Yesterday morning was my bookstudy. But I had a runway show to do that night (I think I have mentioned before that I have been pursuing modeling) and so of course I had to skip out. My parents go to a differ bookstudy than me but in the same hall and so they were able to notice that I was not there. I told them I went anyway when my mom called me later that day not really caring one way or another if she had known I really wasn't cause my nerves were already going crazy about the show.
So this morning she and my dad announce that they knew I was lying, that I was not at the bookstudy and that "anyone who is a liar and not serving Jehovah whole-souled needs to leave their house." So they have announced that I have a week to move out.
WHAT DO I DO????!!! I am only 22 but its a mixture of emotions. The main part of me wants to leave. It is time for me to finally get out on my own. I can't live like this anymore. But another part of me is scared out of my mind. The only plan I have is to move in with my boyfriend. He's been very supportive of having to deal with dating a JW and has encouraged me to finally break free from that life for some time but I'm afraid of everything in the Real world! Afraid of paying bills, afraid of walking the streets at night, afraid of what I may become. Afraid we get to so poor that we will end up on food stamps-hell I'm afraid of the dark.Of course, my bf and I are serious and I would never just move in with some random guy. At the same time he lives downtown and so the job I have now which really pays well and is stable I may have to leave cause it would be 45 minutes away from him. On the other hand-I don't even know if my parents will let me keep the car!!! Its in my mom's name of course, and they pay the insurance. Even if I could keep it I have a DUI on my record (years ago during my dumb teen years) and the insurance will be so high I don't know if we would be able to afford it.

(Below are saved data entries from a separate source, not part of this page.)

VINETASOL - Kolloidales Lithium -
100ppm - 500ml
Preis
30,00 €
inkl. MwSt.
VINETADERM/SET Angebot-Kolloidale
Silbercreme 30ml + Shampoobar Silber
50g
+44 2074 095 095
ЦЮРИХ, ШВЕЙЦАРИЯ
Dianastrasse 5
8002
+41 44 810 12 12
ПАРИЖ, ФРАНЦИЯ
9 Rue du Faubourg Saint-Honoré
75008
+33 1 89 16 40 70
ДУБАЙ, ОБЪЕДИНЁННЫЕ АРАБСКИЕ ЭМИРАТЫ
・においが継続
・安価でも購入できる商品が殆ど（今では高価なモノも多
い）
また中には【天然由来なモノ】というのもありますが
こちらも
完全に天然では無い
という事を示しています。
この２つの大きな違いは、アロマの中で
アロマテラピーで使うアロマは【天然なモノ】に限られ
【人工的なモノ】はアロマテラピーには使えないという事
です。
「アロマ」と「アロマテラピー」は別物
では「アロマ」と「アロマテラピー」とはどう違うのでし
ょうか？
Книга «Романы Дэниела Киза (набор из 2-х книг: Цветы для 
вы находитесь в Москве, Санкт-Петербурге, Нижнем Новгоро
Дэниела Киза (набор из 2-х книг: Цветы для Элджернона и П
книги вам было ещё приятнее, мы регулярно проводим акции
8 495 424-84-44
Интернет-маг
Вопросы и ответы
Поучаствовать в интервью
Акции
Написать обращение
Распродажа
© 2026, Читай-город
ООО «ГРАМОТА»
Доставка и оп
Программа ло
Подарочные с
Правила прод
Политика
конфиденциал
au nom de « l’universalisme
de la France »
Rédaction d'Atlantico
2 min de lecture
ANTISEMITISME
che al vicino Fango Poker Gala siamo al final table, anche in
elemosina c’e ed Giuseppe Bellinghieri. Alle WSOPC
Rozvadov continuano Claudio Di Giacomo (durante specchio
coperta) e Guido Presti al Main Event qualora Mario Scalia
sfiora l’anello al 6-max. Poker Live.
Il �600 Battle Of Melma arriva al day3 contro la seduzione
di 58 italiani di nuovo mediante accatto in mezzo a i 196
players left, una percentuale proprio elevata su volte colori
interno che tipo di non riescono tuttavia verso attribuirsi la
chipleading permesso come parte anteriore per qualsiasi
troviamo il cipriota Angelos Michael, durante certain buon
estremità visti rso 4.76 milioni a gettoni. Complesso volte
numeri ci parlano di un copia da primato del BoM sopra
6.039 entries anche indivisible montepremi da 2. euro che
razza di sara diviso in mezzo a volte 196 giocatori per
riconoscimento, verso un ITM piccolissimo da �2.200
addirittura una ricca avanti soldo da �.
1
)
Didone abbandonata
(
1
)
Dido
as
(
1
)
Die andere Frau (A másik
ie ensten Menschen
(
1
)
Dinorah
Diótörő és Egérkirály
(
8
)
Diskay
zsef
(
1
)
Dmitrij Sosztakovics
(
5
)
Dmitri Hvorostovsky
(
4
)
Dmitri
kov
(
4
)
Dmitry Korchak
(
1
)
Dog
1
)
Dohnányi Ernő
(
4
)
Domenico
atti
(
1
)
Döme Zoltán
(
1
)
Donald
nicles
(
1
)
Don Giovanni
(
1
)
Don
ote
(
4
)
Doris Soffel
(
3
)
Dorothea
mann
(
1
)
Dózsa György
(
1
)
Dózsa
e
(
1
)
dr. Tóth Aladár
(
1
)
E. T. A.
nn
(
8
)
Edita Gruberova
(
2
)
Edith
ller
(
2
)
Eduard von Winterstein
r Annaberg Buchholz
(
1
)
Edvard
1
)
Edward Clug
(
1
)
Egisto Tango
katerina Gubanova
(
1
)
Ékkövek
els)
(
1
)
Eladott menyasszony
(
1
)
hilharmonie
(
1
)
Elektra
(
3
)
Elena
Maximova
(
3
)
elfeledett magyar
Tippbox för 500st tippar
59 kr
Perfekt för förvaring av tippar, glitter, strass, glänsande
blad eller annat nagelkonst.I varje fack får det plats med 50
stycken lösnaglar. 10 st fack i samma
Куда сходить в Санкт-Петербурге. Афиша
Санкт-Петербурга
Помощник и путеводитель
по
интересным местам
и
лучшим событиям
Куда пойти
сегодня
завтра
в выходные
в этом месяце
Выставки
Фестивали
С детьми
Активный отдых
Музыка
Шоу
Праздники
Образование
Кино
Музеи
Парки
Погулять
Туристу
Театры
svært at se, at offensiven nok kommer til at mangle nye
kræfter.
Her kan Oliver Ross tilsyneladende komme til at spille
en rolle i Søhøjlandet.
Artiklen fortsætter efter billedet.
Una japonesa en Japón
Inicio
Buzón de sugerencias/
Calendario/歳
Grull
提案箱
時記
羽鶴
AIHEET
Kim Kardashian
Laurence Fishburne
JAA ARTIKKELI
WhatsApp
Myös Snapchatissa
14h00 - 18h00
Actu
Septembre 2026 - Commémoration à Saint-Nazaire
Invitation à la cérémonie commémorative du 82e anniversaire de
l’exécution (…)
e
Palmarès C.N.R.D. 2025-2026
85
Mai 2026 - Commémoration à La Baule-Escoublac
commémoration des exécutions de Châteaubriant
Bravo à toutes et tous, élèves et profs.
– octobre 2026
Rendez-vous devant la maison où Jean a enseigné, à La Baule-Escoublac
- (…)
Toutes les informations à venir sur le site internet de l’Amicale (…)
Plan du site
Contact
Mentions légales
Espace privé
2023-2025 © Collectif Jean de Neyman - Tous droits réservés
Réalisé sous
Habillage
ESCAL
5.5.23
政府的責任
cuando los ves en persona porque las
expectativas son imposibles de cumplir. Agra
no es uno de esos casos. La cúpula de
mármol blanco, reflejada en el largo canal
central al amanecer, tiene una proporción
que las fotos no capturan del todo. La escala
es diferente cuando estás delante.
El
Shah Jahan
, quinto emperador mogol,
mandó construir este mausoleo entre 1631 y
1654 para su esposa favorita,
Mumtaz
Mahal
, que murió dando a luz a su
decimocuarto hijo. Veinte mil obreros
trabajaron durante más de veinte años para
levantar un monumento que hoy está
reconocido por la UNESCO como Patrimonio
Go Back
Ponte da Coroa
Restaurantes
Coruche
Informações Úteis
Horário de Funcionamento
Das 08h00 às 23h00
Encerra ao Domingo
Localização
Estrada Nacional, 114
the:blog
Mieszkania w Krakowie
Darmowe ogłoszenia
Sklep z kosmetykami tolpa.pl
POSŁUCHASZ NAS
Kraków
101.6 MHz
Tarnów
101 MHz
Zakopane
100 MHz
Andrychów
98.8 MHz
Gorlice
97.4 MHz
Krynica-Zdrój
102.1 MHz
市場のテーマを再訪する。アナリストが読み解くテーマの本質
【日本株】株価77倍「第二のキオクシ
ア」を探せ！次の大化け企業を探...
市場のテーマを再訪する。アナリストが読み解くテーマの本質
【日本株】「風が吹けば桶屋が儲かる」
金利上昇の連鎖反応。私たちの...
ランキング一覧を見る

I really need some advice. I dunno if my parents are serious (honestly, they are not tottally mentally all there-thank the WT for that one) but even though, I feel like them kicking me out may be just what I need. Besides, the odds of the elders harassement and possibilty of me getting D'F won't be as great right? Since they are the ones who asked me to leave instead of me leaving myself??
I have been trying to get in touch with my brother(he's not a witness) but to no avail. So Please help guys!! I am SO SCARED!!!